— Task to carry out —
Leave every picture out, and retype all the remaining records exactly.

— Data shown —

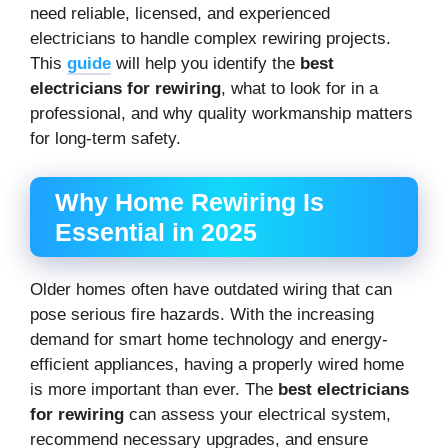
need reliable, licensed, and experienced
electricians to handle complex rewiring projects.
This
guide
will help you identify the
best
electricians for rewiring
, what to look for in a
professional, and why quality workmanship matters
for long-term safety.
Why Home Rewiring Is
Essential in 2025
Older homes often have outdated wiring that can
pose serious fire hazards. With the increasing
demand for smart home technology and energy-
efficient appliances, having a properly wired home
is more important than ever. The
best electricians
for rewiring
can assess your electrical system,
recommend necessary upgrades, and ensure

— Reply —
need reliable, licensed, and experienced
electricians to handle complex rewiring projects.
This
guide
will help you identify the
best
electricians for rewiring
, what to look for in a
professional, and why quality workmanship matters
for long-term safety.
Why Home Rewiring Is
Essential in 2025
Older homes often have outdated wiring that can
pose serious fire hazards. With the increasing
demand for smart home technology and energy-
efficient appliances, having a properly wired home
is more important than ever. The
best electricians
for rewiring
can assess your electrical system,
recommend necessary upgrades, and ensure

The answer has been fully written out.